Protein comprises 241 amino acids, 39 kilodaltons by mass, and forms homodimers.
Interleukin 34 increases the growth or survival of immune cells known as monocytes; It triggers its activity by binding the receptor for colony-stimulating factor 1.
Human interleukin 34 messenger RNA (mRNA) expression is most abundant in the spleen but occurs in other tissues: thymus, liver, small intestine, colon, prostate, lung, heart, brain, kidney, testes, and ovary.
The discovery of the protein Interleukin 34 in the red pulp of the spleen suggests participation in the growth and development of myeloid cells, consistent with its activity in monocytes.
Interleukin 35 (IL-35) is an IL-12 family cytokine produced by regulatory, but not effector, T cells and plays a role in immune suppression.
It is a dimeric protein composed of IL-12α and IL-27β chains, which are encoded by two separate genes called IL12A and EBI3, respectively.
Secreted by regulatory T cells (Tregs), interleukin 35 suppresses the inflammatory responses of immune cells.
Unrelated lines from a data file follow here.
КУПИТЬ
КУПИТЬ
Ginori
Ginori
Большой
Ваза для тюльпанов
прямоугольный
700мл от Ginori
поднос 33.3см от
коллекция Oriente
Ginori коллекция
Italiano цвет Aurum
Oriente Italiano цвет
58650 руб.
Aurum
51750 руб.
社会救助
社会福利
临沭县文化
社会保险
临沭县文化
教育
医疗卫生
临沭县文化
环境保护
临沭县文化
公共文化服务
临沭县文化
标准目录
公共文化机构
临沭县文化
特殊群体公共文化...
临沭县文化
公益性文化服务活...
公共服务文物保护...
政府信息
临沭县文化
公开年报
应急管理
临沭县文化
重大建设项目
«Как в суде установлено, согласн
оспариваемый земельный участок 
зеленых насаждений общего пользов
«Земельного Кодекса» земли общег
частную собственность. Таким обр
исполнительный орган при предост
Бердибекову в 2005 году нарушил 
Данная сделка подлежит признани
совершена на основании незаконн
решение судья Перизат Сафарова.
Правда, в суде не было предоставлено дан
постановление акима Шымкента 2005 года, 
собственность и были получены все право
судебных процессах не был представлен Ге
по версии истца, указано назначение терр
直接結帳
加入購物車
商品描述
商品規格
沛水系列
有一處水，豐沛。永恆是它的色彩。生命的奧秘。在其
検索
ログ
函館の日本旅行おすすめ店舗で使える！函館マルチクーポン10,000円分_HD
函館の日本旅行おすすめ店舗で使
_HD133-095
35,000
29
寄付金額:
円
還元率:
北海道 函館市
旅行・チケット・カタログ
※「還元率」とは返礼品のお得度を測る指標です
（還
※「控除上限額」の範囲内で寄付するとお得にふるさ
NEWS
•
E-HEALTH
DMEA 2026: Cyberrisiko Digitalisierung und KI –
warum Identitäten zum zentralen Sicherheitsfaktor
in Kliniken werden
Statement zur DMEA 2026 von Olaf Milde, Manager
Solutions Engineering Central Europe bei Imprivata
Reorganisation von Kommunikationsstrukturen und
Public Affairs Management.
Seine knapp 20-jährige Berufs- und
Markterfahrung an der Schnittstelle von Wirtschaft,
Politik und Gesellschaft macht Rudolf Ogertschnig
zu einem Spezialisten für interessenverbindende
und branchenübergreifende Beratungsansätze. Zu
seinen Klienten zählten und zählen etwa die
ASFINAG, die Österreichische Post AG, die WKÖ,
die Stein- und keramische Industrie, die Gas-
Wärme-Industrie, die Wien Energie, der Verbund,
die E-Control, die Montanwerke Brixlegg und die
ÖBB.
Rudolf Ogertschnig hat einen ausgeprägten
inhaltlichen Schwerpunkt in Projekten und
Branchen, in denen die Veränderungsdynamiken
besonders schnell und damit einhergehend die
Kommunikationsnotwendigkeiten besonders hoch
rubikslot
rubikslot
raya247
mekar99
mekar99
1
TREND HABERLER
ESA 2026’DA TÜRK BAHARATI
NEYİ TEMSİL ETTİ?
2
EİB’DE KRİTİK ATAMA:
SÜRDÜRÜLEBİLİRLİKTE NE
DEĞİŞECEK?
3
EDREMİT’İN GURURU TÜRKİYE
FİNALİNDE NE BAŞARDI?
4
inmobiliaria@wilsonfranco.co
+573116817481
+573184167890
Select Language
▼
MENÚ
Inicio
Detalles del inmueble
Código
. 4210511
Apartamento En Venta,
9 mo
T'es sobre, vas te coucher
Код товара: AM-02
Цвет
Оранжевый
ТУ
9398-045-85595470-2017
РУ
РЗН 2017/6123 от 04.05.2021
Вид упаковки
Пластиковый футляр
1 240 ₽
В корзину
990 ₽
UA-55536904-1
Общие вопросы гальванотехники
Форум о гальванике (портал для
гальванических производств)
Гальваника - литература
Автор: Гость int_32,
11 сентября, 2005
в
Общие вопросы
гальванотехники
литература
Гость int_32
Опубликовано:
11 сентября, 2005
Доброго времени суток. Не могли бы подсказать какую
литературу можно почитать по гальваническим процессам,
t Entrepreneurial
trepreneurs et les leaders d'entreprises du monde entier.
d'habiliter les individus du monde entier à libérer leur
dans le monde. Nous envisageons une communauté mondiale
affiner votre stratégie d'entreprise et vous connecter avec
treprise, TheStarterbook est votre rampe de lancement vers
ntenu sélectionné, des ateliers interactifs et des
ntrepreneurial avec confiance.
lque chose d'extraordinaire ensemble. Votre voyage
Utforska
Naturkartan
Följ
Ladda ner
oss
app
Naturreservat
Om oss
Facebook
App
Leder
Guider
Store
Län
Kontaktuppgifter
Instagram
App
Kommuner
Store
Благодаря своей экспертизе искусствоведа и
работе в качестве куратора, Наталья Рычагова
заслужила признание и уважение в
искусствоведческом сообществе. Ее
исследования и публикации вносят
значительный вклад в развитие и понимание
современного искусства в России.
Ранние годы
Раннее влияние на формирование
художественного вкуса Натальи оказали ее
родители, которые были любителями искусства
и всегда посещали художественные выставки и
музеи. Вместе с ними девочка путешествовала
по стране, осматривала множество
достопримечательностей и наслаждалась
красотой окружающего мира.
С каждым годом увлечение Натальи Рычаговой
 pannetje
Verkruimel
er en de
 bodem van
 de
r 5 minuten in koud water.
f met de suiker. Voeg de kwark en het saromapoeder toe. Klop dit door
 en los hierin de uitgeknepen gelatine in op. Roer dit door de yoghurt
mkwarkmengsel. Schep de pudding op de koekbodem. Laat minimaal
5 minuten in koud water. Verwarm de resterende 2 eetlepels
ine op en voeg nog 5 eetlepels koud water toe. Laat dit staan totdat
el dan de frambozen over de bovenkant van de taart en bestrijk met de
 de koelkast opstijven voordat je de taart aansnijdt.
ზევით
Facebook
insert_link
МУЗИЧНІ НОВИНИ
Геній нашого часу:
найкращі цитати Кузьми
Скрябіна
Interleukin 35 is not constitutively expressed in tissues, but the gene encoding interleukin 35 is transcribed by vascular endothelial cells, smooth muscle cells, and monocytes after activation with pro-inflammatory stimuli.
Studies in mice show the absence of any Interleukin 35 chains of regulators.
Regulatory T cells reduce the cells’ ability to suppress inflammation; This has been observed during cell culture experiments and the use of an experimental model for inflammatory bowel disease.
To produce its suppressive effects (e.g., in collagen-induced arthritis), interleukin 35 has selective activities on different subsets of T cells; it induces proliferation of regulatory T cell populations but reduces the activity of Th17 cell populations.
In humans, there are four different genes for interleukin-36. There are three receptor agonists: IL36A, IL36B, and IL36G, and an antagonist IL36RA receptor bind to the Interleukin 36 receptor (IL1RL2 / IL-1Rrp2 / IL Interleukin 36 receptor) with variable affinities.
Agonists are known to activate NF-κB (activated B cell kappa light chain enhancing nuclear factor) and mitogen-activated protein kinases to induce various pro-inflammatory mediators.